TO DO – Output, word for word, the line that contains "Find <item>right lung" and all lines following it to the end of the listing. Drop the pictures.

DATA TO PROCESS –
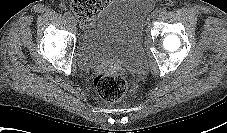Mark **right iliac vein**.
<instances>
[{"instance_id":"63e3f726","label":"right iliac vein","mask_w":227,"mask_h":133,"mask_svg":"<svg viewBox=\"0 0 227 133\" xmlns=\"http://www.w3.org/2000/svg\"><path fill=\"white\" fill-rule=\"evenodd\" d=\"M71 22L73 23V24H75L76 23V19L72 16L71 18Z\"/></svg>"}]
</instances>
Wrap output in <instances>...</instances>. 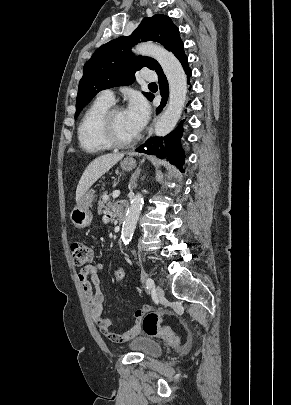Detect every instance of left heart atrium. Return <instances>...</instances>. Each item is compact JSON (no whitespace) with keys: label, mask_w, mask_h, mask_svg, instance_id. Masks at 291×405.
<instances>
[{"label":"left heart atrium","mask_w":291,"mask_h":405,"mask_svg":"<svg viewBox=\"0 0 291 405\" xmlns=\"http://www.w3.org/2000/svg\"><path fill=\"white\" fill-rule=\"evenodd\" d=\"M133 129L139 133L145 126L149 117V107L142 98H134L125 110Z\"/></svg>","instance_id":"39dd6f15"}]
</instances>
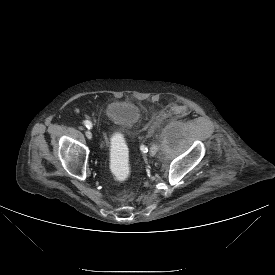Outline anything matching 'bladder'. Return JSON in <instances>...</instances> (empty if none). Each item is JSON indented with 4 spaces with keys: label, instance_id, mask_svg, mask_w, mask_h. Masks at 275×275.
Segmentation results:
<instances>
[{
    "label": "bladder",
    "instance_id": "31cf9c89",
    "mask_svg": "<svg viewBox=\"0 0 275 275\" xmlns=\"http://www.w3.org/2000/svg\"><path fill=\"white\" fill-rule=\"evenodd\" d=\"M105 119L115 127L129 130L140 121L139 106L130 100H113L104 108Z\"/></svg>",
    "mask_w": 275,
    "mask_h": 275
}]
</instances>
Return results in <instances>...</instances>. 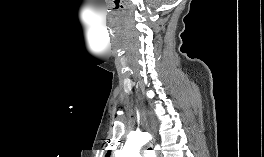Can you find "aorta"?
Masks as SVG:
<instances>
[{
	"instance_id": "aorta-1",
	"label": "aorta",
	"mask_w": 264,
	"mask_h": 157,
	"mask_svg": "<svg viewBox=\"0 0 264 157\" xmlns=\"http://www.w3.org/2000/svg\"><path fill=\"white\" fill-rule=\"evenodd\" d=\"M150 140L145 133L135 134L127 140L122 150L116 152V157H139L140 149Z\"/></svg>"
}]
</instances>
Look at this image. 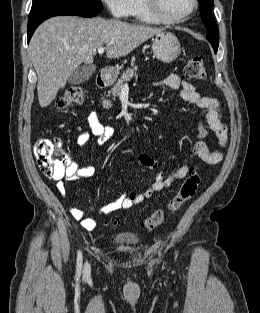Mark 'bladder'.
I'll return each mask as SVG.
<instances>
[{
    "instance_id": "1",
    "label": "bladder",
    "mask_w": 260,
    "mask_h": 313,
    "mask_svg": "<svg viewBox=\"0 0 260 313\" xmlns=\"http://www.w3.org/2000/svg\"><path fill=\"white\" fill-rule=\"evenodd\" d=\"M114 242L120 246L135 245L140 242V237L137 234H122L114 238Z\"/></svg>"
}]
</instances>
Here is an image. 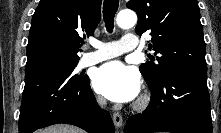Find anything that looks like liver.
I'll return each instance as SVG.
<instances>
[{"instance_id":"6515ba94","label":"liver","mask_w":221,"mask_h":133,"mask_svg":"<svg viewBox=\"0 0 221 133\" xmlns=\"http://www.w3.org/2000/svg\"><path fill=\"white\" fill-rule=\"evenodd\" d=\"M39 133H84L81 129H77L70 125H54L51 127H48L44 130H40Z\"/></svg>"}]
</instances>
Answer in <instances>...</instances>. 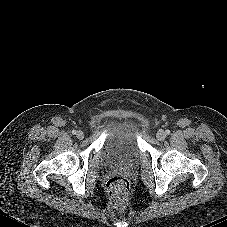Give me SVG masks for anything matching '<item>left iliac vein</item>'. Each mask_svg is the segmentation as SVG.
Instances as JSON below:
<instances>
[{"instance_id":"1","label":"left iliac vein","mask_w":227,"mask_h":227,"mask_svg":"<svg viewBox=\"0 0 227 227\" xmlns=\"http://www.w3.org/2000/svg\"><path fill=\"white\" fill-rule=\"evenodd\" d=\"M158 140H163L166 137V133L163 130H159L156 134Z\"/></svg>"}]
</instances>
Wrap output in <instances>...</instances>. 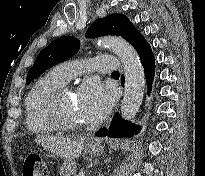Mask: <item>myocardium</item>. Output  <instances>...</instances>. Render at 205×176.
<instances>
[{"label":"myocardium","mask_w":205,"mask_h":176,"mask_svg":"<svg viewBox=\"0 0 205 176\" xmlns=\"http://www.w3.org/2000/svg\"><path fill=\"white\" fill-rule=\"evenodd\" d=\"M71 92L70 87L63 85L53 90L44 100L43 112L45 116L60 131L77 130L85 127L84 123L66 120L60 112V100Z\"/></svg>","instance_id":"myocardium-1"}]
</instances>
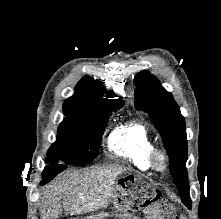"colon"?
Instances as JSON below:
<instances>
[{"label": "colon", "mask_w": 221, "mask_h": 219, "mask_svg": "<svg viewBox=\"0 0 221 219\" xmlns=\"http://www.w3.org/2000/svg\"><path fill=\"white\" fill-rule=\"evenodd\" d=\"M122 193L137 195L138 207L146 208L149 207L156 198L154 188L136 181H127L121 186Z\"/></svg>", "instance_id": "5ec220e1"}]
</instances>
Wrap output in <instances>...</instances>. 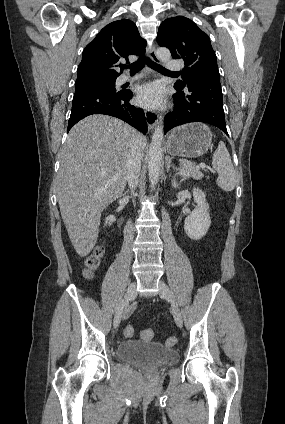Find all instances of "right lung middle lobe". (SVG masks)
Instances as JSON below:
<instances>
[{"label":"right lung middle lobe","mask_w":285,"mask_h":424,"mask_svg":"<svg viewBox=\"0 0 285 424\" xmlns=\"http://www.w3.org/2000/svg\"><path fill=\"white\" fill-rule=\"evenodd\" d=\"M90 89L117 92L116 89H115V80H113V81H94V82H86V83L75 84V92L81 91V90H90Z\"/></svg>","instance_id":"1"}]
</instances>
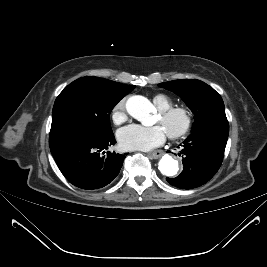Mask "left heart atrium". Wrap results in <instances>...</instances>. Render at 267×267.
Listing matches in <instances>:
<instances>
[{
    "mask_svg": "<svg viewBox=\"0 0 267 267\" xmlns=\"http://www.w3.org/2000/svg\"><path fill=\"white\" fill-rule=\"evenodd\" d=\"M119 144L125 150H151L166 139V131L160 126L145 127L138 124L126 126L118 131Z\"/></svg>",
    "mask_w": 267,
    "mask_h": 267,
    "instance_id": "39dd6f15",
    "label": "left heart atrium"
}]
</instances>
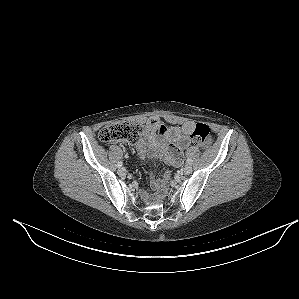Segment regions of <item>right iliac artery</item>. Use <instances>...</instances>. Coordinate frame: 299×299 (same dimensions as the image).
I'll list each match as a JSON object with an SVG mask.
<instances>
[{
	"instance_id": "82829eb1",
	"label": "right iliac artery",
	"mask_w": 299,
	"mask_h": 299,
	"mask_svg": "<svg viewBox=\"0 0 299 299\" xmlns=\"http://www.w3.org/2000/svg\"><path fill=\"white\" fill-rule=\"evenodd\" d=\"M122 165H123L122 161H120V162L117 163V167H121Z\"/></svg>"
}]
</instances>
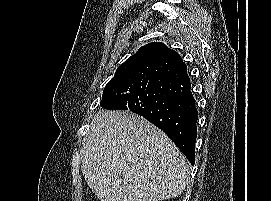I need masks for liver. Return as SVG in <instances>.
Segmentation results:
<instances>
[{"instance_id": "6515ba94", "label": "liver", "mask_w": 271, "mask_h": 201, "mask_svg": "<svg viewBox=\"0 0 271 201\" xmlns=\"http://www.w3.org/2000/svg\"><path fill=\"white\" fill-rule=\"evenodd\" d=\"M81 171L100 201H163L184 191L188 164L143 117L102 110L90 125Z\"/></svg>"}]
</instances>
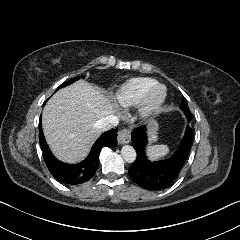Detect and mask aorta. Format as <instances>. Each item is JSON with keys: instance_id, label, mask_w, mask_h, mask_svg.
I'll return each mask as SVG.
<instances>
[{"instance_id": "obj_1", "label": "aorta", "mask_w": 240, "mask_h": 240, "mask_svg": "<svg viewBox=\"0 0 240 240\" xmlns=\"http://www.w3.org/2000/svg\"><path fill=\"white\" fill-rule=\"evenodd\" d=\"M121 155L127 163H133L136 159V151L130 145H125L122 147Z\"/></svg>"}]
</instances>
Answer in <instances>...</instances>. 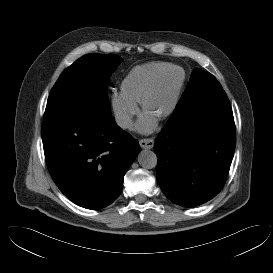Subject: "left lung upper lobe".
<instances>
[{
  "label": "left lung upper lobe",
  "mask_w": 273,
  "mask_h": 273,
  "mask_svg": "<svg viewBox=\"0 0 273 273\" xmlns=\"http://www.w3.org/2000/svg\"><path fill=\"white\" fill-rule=\"evenodd\" d=\"M209 81L212 82L211 85L213 88H204L202 85H206ZM219 91L225 92L212 74L200 69H195L191 74L190 82L181 96L174 112L181 110L192 102L195 96H201L202 94L216 95Z\"/></svg>",
  "instance_id": "left-lung-upper-lobe-1"
}]
</instances>
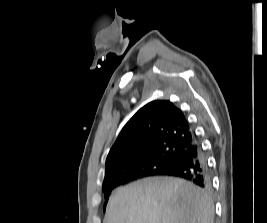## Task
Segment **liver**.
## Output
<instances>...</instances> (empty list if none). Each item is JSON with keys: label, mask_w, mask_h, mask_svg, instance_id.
Wrapping results in <instances>:
<instances>
[{"label": "liver", "mask_w": 267, "mask_h": 223, "mask_svg": "<svg viewBox=\"0 0 267 223\" xmlns=\"http://www.w3.org/2000/svg\"><path fill=\"white\" fill-rule=\"evenodd\" d=\"M208 194L178 178L153 177L116 189L104 223H213Z\"/></svg>", "instance_id": "liver-1"}]
</instances>
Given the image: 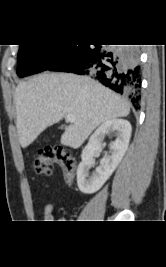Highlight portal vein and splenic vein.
<instances>
[{
    "mask_svg": "<svg viewBox=\"0 0 166 267\" xmlns=\"http://www.w3.org/2000/svg\"><path fill=\"white\" fill-rule=\"evenodd\" d=\"M67 120L71 123H74L76 121V117L72 114H67Z\"/></svg>",
    "mask_w": 166,
    "mask_h": 267,
    "instance_id": "obj_1",
    "label": "portal vein and splenic vein"
}]
</instances>
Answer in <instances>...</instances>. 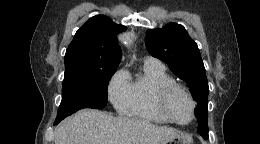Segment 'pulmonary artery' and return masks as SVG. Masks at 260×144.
Listing matches in <instances>:
<instances>
[{
    "label": "pulmonary artery",
    "mask_w": 260,
    "mask_h": 144,
    "mask_svg": "<svg viewBox=\"0 0 260 144\" xmlns=\"http://www.w3.org/2000/svg\"><path fill=\"white\" fill-rule=\"evenodd\" d=\"M145 62L153 64V65H157V66H162L161 62L153 57H146Z\"/></svg>",
    "instance_id": "e3ab8cb5"
}]
</instances>
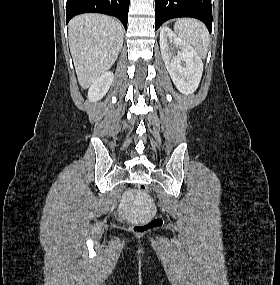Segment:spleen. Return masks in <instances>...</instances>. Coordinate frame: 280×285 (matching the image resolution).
I'll list each match as a JSON object with an SVG mask.
<instances>
[{
	"label": "spleen",
	"instance_id": "spleen-1",
	"mask_svg": "<svg viewBox=\"0 0 280 285\" xmlns=\"http://www.w3.org/2000/svg\"><path fill=\"white\" fill-rule=\"evenodd\" d=\"M177 35L191 45L201 58H205L209 46L208 30L195 19H179L174 24Z\"/></svg>",
	"mask_w": 280,
	"mask_h": 285
}]
</instances>
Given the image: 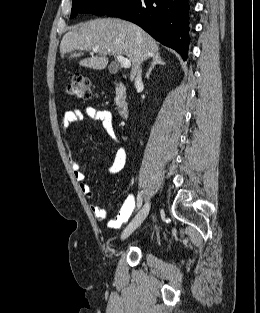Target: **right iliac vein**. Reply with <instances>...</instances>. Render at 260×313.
Wrapping results in <instances>:
<instances>
[{
    "mask_svg": "<svg viewBox=\"0 0 260 313\" xmlns=\"http://www.w3.org/2000/svg\"><path fill=\"white\" fill-rule=\"evenodd\" d=\"M149 211H150V202L147 201L143 205V207L140 209V211L137 213V215L134 217V219L129 223V225L123 231L122 240L130 236L135 231V229L141 225V223L147 217Z\"/></svg>",
    "mask_w": 260,
    "mask_h": 313,
    "instance_id": "right-iliac-vein-1",
    "label": "right iliac vein"
}]
</instances>
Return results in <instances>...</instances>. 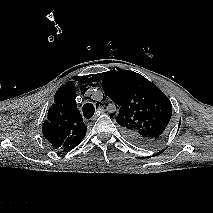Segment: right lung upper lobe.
<instances>
[{
	"instance_id": "right-lung-upper-lobe-1",
	"label": "right lung upper lobe",
	"mask_w": 213,
	"mask_h": 213,
	"mask_svg": "<svg viewBox=\"0 0 213 213\" xmlns=\"http://www.w3.org/2000/svg\"><path fill=\"white\" fill-rule=\"evenodd\" d=\"M75 84L66 82L55 94L54 104L48 110L43 123L44 137L56 149L70 151L79 145L86 135L87 127L77 109Z\"/></svg>"
}]
</instances>
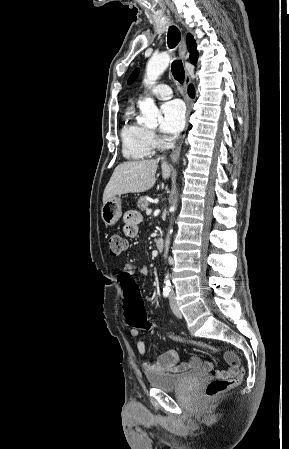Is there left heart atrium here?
<instances>
[{
	"mask_svg": "<svg viewBox=\"0 0 289 449\" xmlns=\"http://www.w3.org/2000/svg\"><path fill=\"white\" fill-rule=\"evenodd\" d=\"M160 130L166 139L178 135L185 124V108L181 101L171 100L161 106Z\"/></svg>",
	"mask_w": 289,
	"mask_h": 449,
	"instance_id": "left-heart-atrium-1",
	"label": "left heart atrium"
}]
</instances>
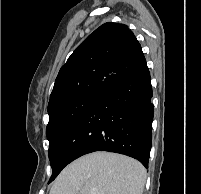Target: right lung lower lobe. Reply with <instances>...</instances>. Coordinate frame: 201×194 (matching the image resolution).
Masks as SVG:
<instances>
[{"mask_svg":"<svg viewBox=\"0 0 201 194\" xmlns=\"http://www.w3.org/2000/svg\"><path fill=\"white\" fill-rule=\"evenodd\" d=\"M151 77L146 60L112 85L68 129L53 153L57 174L78 157L108 151L148 168L153 121Z\"/></svg>","mask_w":201,"mask_h":194,"instance_id":"obj_1","label":"right lung lower lobe"}]
</instances>
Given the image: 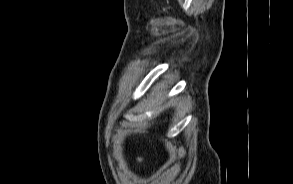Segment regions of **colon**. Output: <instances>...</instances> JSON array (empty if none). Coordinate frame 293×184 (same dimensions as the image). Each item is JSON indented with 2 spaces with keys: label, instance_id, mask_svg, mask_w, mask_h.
Instances as JSON below:
<instances>
[{
  "label": "colon",
  "instance_id": "obj_1",
  "mask_svg": "<svg viewBox=\"0 0 293 184\" xmlns=\"http://www.w3.org/2000/svg\"><path fill=\"white\" fill-rule=\"evenodd\" d=\"M144 157H138L137 159H136V164L137 163H141V162H143L144 161Z\"/></svg>",
  "mask_w": 293,
  "mask_h": 184
}]
</instances>
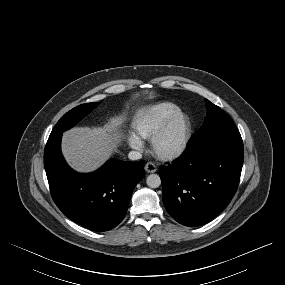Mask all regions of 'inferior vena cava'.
<instances>
[{
	"label": "inferior vena cava",
	"mask_w": 285,
	"mask_h": 285,
	"mask_svg": "<svg viewBox=\"0 0 285 285\" xmlns=\"http://www.w3.org/2000/svg\"><path fill=\"white\" fill-rule=\"evenodd\" d=\"M128 158L130 160H133V161L139 160V159L142 158V154L140 152H138V151H130L129 154H128Z\"/></svg>",
	"instance_id": "inferior-vena-cava-1"
}]
</instances>
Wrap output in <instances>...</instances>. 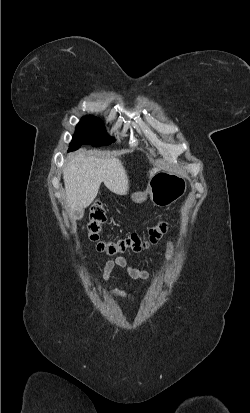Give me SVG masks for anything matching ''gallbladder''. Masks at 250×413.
<instances>
[{
    "mask_svg": "<svg viewBox=\"0 0 250 413\" xmlns=\"http://www.w3.org/2000/svg\"><path fill=\"white\" fill-rule=\"evenodd\" d=\"M73 214H74L76 219H81L83 217L84 212H83V210H76V211H74Z\"/></svg>",
    "mask_w": 250,
    "mask_h": 413,
    "instance_id": "1",
    "label": "gallbladder"
}]
</instances>
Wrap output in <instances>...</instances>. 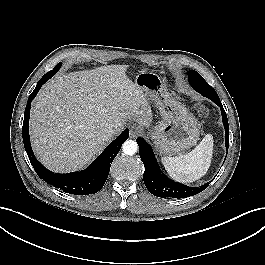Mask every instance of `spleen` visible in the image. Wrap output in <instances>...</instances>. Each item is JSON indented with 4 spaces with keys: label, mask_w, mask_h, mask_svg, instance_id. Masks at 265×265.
<instances>
[{
    "label": "spleen",
    "mask_w": 265,
    "mask_h": 265,
    "mask_svg": "<svg viewBox=\"0 0 265 265\" xmlns=\"http://www.w3.org/2000/svg\"><path fill=\"white\" fill-rule=\"evenodd\" d=\"M212 153L213 136L207 134L190 153L178 157H162L161 160L173 179L190 183L207 173L211 164Z\"/></svg>",
    "instance_id": "obj_1"
}]
</instances>
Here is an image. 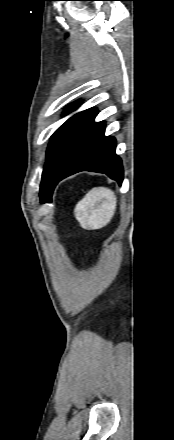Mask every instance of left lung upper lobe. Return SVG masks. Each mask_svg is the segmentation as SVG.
Masks as SVG:
<instances>
[{
    "label": "left lung upper lobe",
    "mask_w": 174,
    "mask_h": 440,
    "mask_svg": "<svg viewBox=\"0 0 174 440\" xmlns=\"http://www.w3.org/2000/svg\"><path fill=\"white\" fill-rule=\"evenodd\" d=\"M78 105L79 102L70 104L66 107V113L74 110ZM95 112L96 109L91 108L74 115L52 135L42 173L40 188L41 202L45 203L47 198L52 195L56 178L64 167L86 123Z\"/></svg>",
    "instance_id": "5c2ea615"
}]
</instances>
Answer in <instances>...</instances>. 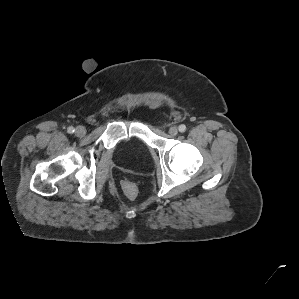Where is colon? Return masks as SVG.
I'll list each match as a JSON object with an SVG mask.
<instances>
[{
  "mask_svg": "<svg viewBox=\"0 0 299 299\" xmlns=\"http://www.w3.org/2000/svg\"><path fill=\"white\" fill-rule=\"evenodd\" d=\"M121 188L129 199H135L137 196V187L133 181L128 179L123 180L121 183Z\"/></svg>",
  "mask_w": 299,
  "mask_h": 299,
  "instance_id": "obj_1",
  "label": "colon"
}]
</instances>
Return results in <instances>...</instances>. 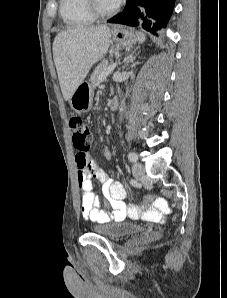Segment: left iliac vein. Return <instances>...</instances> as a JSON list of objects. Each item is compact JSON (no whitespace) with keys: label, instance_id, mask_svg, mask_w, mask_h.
Segmentation results:
<instances>
[{"label":"left iliac vein","instance_id":"4c4485c4","mask_svg":"<svg viewBox=\"0 0 227 298\" xmlns=\"http://www.w3.org/2000/svg\"><path fill=\"white\" fill-rule=\"evenodd\" d=\"M144 172H145V170H144V167L142 164H140L138 162L134 163L133 174L136 178L142 177L144 175Z\"/></svg>","mask_w":227,"mask_h":298}]
</instances>
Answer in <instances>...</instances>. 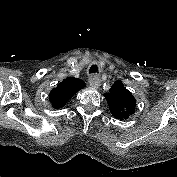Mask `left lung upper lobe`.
Masks as SVG:
<instances>
[{"mask_svg": "<svg viewBox=\"0 0 177 177\" xmlns=\"http://www.w3.org/2000/svg\"><path fill=\"white\" fill-rule=\"evenodd\" d=\"M110 112L116 119H128L135 111L136 100L121 81L114 82L109 93L105 94Z\"/></svg>", "mask_w": 177, "mask_h": 177, "instance_id": "1", "label": "left lung upper lobe"}]
</instances>
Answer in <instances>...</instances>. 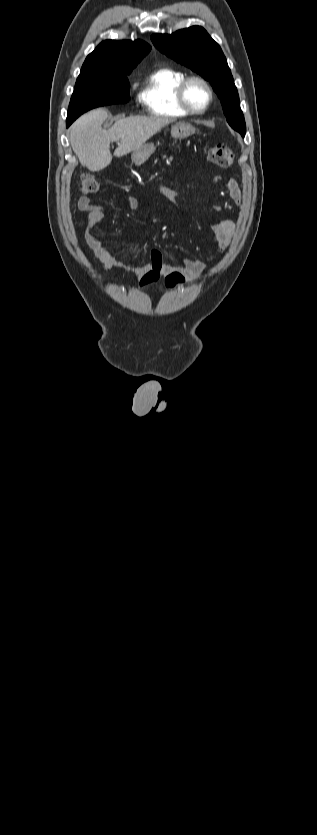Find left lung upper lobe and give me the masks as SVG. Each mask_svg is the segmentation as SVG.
I'll list each match as a JSON object with an SVG mask.
<instances>
[{"mask_svg": "<svg viewBox=\"0 0 317 835\" xmlns=\"http://www.w3.org/2000/svg\"><path fill=\"white\" fill-rule=\"evenodd\" d=\"M151 40L160 52L210 81L221 100L227 122L245 136L246 124L230 68L220 46L206 30L192 26L171 35L154 34Z\"/></svg>", "mask_w": 317, "mask_h": 835, "instance_id": "1", "label": "left lung upper lobe"}]
</instances>
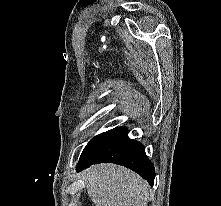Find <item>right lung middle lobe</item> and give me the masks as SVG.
<instances>
[{
	"label": "right lung middle lobe",
	"instance_id": "1",
	"mask_svg": "<svg viewBox=\"0 0 221 206\" xmlns=\"http://www.w3.org/2000/svg\"><path fill=\"white\" fill-rule=\"evenodd\" d=\"M103 134V133H102ZM102 134H99L97 136H95L94 138H92L89 143L87 144V146L84 148L83 152H82V155L84 154V152L91 146V144L96 140L98 139Z\"/></svg>",
	"mask_w": 221,
	"mask_h": 206
}]
</instances>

EXERCISE SOLUTION –
Find <item>right lung middle lobe</item> and give me the masks as SVG.
<instances>
[{
	"label": "right lung middle lobe",
	"instance_id": "1",
	"mask_svg": "<svg viewBox=\"0 0 221 206\" xmlns=\"http://www.w3.org/2000/svg\"><path fill=\"white\" fill-rule=\"evenodd\" d=\"M103 134V133H102ZM102 134H99L97 136H95L94 138H92L89 143L87 144V146L84 148L83 152H82V155L84 154V152L91 146V144L96 140L98 139Z\"/></svg>",
	"mask_w": 221,
	"mask_h": 206
}]
</instances>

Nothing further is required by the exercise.